India Navy to get 16 stealth frigates in 10 years (Lead)

April 21st, 2010 - 8:07 pm ICT by IANS  

New Delhi, April 21 (IANS) The Indian Navy is to get 16 stealth frigates in the next 10 years, with 10 being built indigenously, three imported from Russia and another three on order, an officer said Wednesday.
The first indigenously-built stealth ship, INS Shivalik, will be commissioned April 29. The 6,000-tonne ship was built at Mumbai’s Mazagaon Docks Limited under Project 17. Two more such vessels - INS Satpura and Sahyadri - are under construction and are likely to be commissioned in the next one year.

The cost of each frigate is nearly Rs.2,300 crore. The stealth features prevent a ship from being easily detected by radar, reduce underwater radiated noise signatures and ensure infrared suppression.

The ship is fitted with state-of-the-art technology and bristles with a sophisticated system of radars and weaponry. Its armaments include the Klub surface-to-surface missiles and the Shtil and Barak air defence missiles, rocket launchers and indigenously designed sonar systems meant for detecting and attacking submarines.

Shivalik, which has a crew of 250, “is equipped with a judicious mix of Russian, Western and indigenous weapons and sensors. The indigenous effort accounts for over 60 percent of the ship’s cost,” Rear Admiral K.N. Vaidyanathan, director general (Naval Design), told reporters here.

“Besides design and construction, which is totally indigenous, the ship incorporates technologically advanced indigenous systems such as the integrated versatile console system, ship-wide data network and the jointly developed (with Russia) combat management system,” he added.

According to naval officers, the Shivalik class vessels will be the mainstay frigates of the Indian Navy in the first half of the 21st century.

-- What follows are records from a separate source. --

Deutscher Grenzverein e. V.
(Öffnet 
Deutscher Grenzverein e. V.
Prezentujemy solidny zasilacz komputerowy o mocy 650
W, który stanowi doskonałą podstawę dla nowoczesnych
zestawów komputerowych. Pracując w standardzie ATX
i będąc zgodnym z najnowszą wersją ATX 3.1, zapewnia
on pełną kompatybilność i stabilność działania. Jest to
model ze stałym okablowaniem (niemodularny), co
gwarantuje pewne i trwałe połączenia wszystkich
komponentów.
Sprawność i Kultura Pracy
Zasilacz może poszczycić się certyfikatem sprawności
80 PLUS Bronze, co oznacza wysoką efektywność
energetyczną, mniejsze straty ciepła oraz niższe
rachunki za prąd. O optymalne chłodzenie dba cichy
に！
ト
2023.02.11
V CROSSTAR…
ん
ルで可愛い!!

The ships also have the indigenous Kavach chaff-dispensing system to counter incoming missiles, as also indigenous sonars and anti-submarine warfare systems.

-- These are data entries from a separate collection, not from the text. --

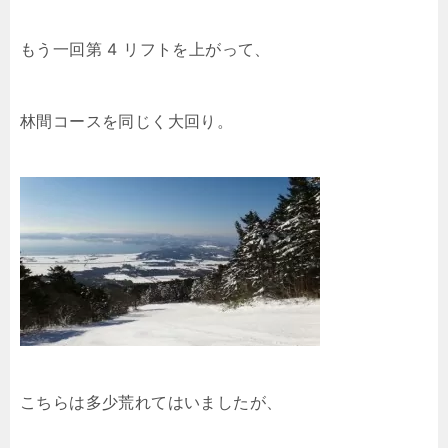
もう一回第 4 リフトを上がって、
林間コースを同じく大回り。
こちらは多少荒れてはいましたが、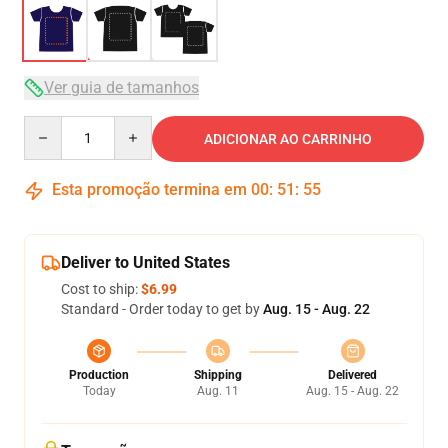
Ver guia de tamanhos
Quantity
ADICIONAR AO CARRINHO
Esta promoção termina em
00
:
51
:
54
Deliver to United States
Cost to ship:
$6.99
Standard - Order today to get by
Aug. 15 - Aug. 22
Production
Shipping
Delivered
Today
Aug. 11
Aug. 15 - Aug. 22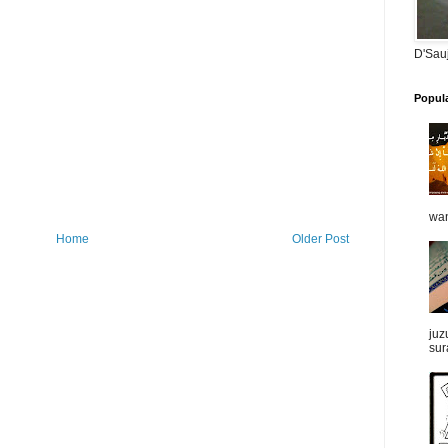
D'Sau
Popul
wan
Home
Older Post
juz
sur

Vaidyanathan pointed out that for the first time, an Indian Navy ship would be powered by combined diesel or gas (CODOG) technology. “The propulsion plant combines the long endurance of diesel propulsion with the high-power of the gas turbine for high speeds.”

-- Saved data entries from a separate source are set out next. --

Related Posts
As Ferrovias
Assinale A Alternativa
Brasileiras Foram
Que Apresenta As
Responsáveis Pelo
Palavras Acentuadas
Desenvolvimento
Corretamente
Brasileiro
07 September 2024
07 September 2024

He said designing is in an advanced stage of the Project 17A vessels, a follow on of the Shivalik class frigates with advanced weapons and sensor suites and improved stealth features. Seven such vessels will be built.

“Acceptance of necessity (AON) has been accorded in June 2009 for building seven ships of this class,” he added.

The Indian Navy operates three stealth frigates - Talwar, Trishul and Tabar - bought from Russia. Three more are being built in Russia and likely to be commissioned by next year. With the completion of Project 17A, the Indian Navy will have 16 stealth frigates in its fleet.